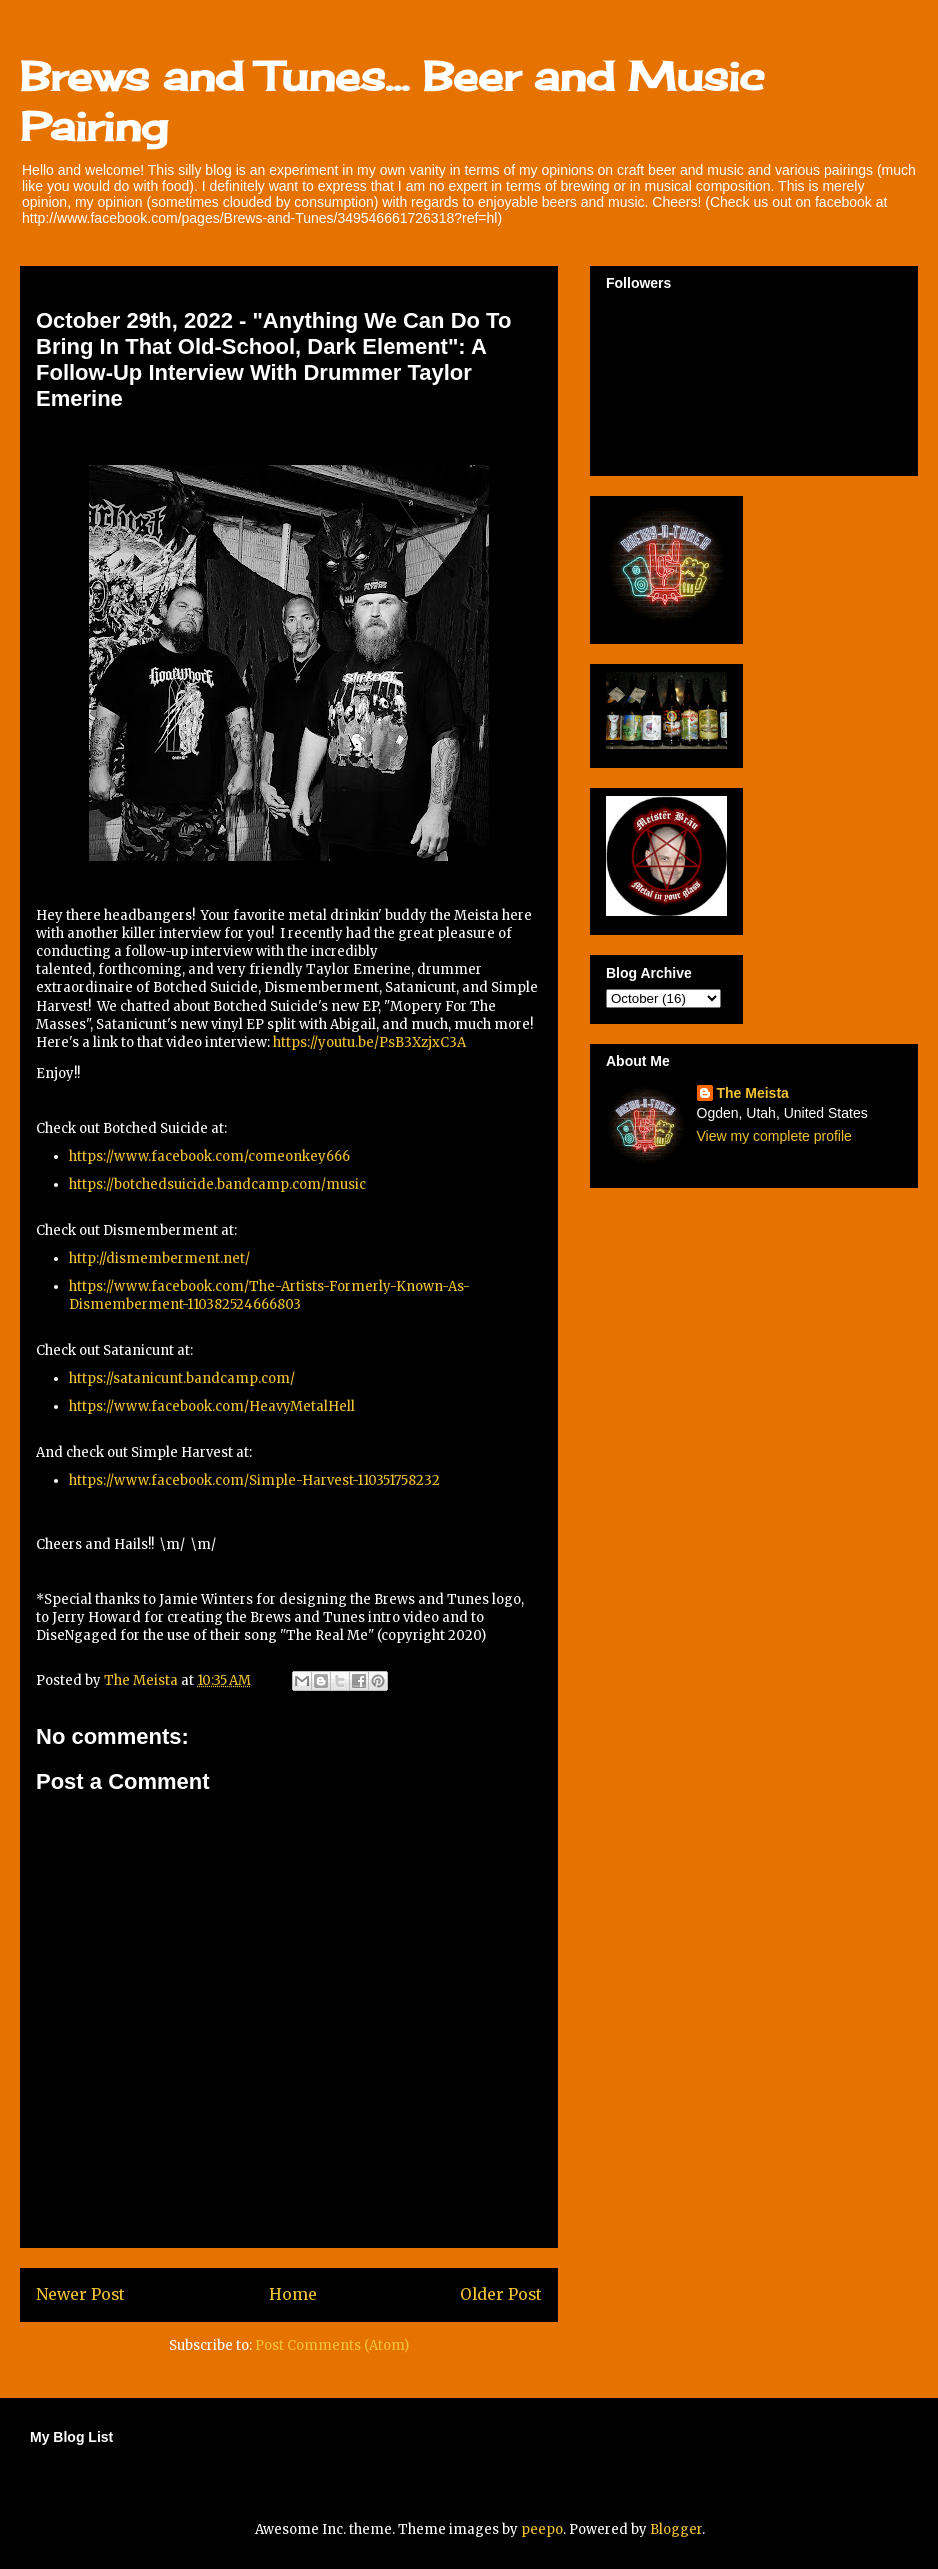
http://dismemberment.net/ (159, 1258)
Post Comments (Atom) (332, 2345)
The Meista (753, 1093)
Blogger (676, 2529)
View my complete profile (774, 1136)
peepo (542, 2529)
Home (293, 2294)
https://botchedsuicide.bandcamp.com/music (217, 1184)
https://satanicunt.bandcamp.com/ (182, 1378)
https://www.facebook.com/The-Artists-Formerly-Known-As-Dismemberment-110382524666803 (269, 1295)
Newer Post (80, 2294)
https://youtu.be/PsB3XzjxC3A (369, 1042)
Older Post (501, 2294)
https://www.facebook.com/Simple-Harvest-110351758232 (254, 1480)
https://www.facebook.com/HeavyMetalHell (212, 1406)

==

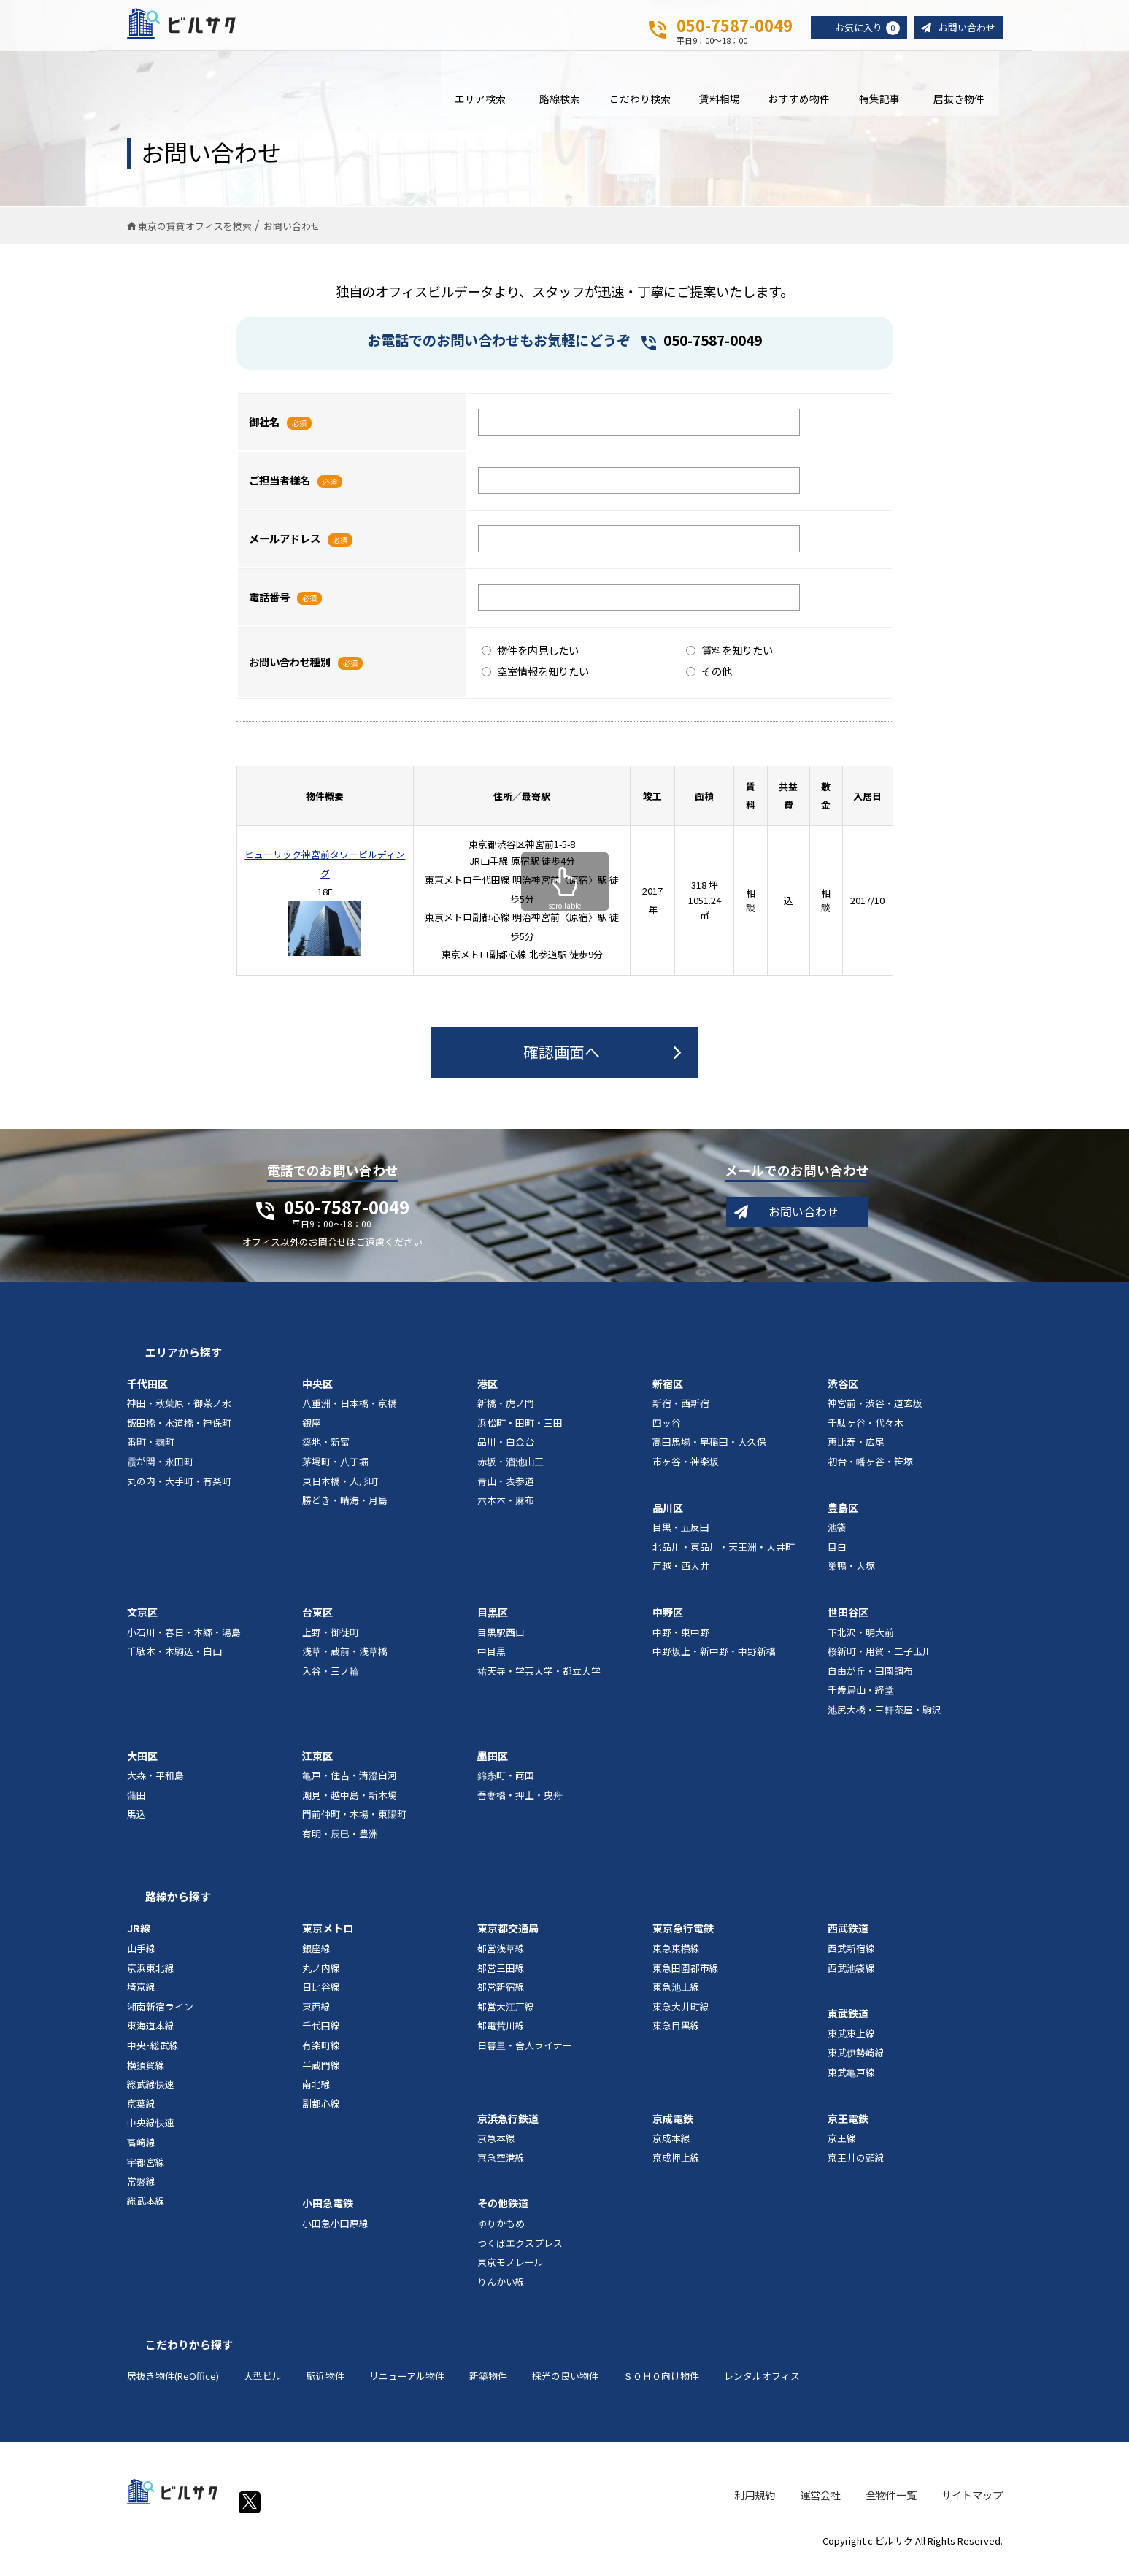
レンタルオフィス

...

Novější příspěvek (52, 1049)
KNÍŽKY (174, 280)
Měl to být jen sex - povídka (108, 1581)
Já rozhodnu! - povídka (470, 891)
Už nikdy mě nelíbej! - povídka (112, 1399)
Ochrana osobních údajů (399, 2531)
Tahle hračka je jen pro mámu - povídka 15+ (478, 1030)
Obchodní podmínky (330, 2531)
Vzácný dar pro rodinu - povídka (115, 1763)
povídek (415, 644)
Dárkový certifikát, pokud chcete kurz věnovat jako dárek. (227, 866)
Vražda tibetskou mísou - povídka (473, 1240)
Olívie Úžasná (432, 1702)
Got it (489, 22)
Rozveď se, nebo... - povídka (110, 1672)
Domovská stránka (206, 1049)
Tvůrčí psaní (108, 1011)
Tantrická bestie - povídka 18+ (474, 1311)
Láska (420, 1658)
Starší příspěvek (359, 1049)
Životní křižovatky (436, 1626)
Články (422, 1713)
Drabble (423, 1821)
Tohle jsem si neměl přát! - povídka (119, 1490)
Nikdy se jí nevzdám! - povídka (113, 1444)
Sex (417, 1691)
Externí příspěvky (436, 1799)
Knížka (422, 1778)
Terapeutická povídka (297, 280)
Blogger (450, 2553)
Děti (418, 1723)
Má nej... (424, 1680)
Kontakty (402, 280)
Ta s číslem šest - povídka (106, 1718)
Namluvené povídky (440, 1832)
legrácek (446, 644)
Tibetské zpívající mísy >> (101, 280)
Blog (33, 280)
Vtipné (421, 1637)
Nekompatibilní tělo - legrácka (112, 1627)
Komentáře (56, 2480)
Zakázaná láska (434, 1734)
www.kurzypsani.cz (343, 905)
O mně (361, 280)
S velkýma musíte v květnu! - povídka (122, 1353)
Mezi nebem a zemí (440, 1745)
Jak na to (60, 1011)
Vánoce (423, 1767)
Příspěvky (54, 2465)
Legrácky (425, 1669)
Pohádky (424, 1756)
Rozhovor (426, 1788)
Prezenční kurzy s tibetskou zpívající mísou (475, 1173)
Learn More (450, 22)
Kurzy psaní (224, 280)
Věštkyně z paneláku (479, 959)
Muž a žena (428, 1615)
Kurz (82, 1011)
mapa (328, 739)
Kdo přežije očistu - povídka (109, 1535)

▸ **PROBLEM DESCRIPTION**
Working from the material above, retype exactly the lines from the one with "http://dismemberment.net/ (159, 1258)" through the one with "https://www.facebook.com/HeavyMetalHell (212, 1406)", both included, and only those lines.

▸ **EXERCISE SOLUTION**
http://dismemberment.net/ (159, 1258)
Post Comments (Atom) (332, 2345)
The Meista (753, 1093)
Blogger (676, 2529)
View my complete profile (774, 1136)
peepo (542, 2529)
Home (293, 2294)
https://botchedsuicide.bandcamp.com/music (217, 1184)
https://satanicunt.bandcamp.com/ (182, 1378)
https://www.facebook.com/The-Artists-Formerly-Known-As-Dismemberment-110382524666803 (269, 1295)
Newer Post (80, 2294)
https://youtu.be/PsB3XzjxC3A (369, 1042)
Older Post (501, 2294)
https://www.facebook.com/Simple-Harvest-110351758232 (254, 1480)
https://www.facebook.com/HeavyMetalHell (212, 1406)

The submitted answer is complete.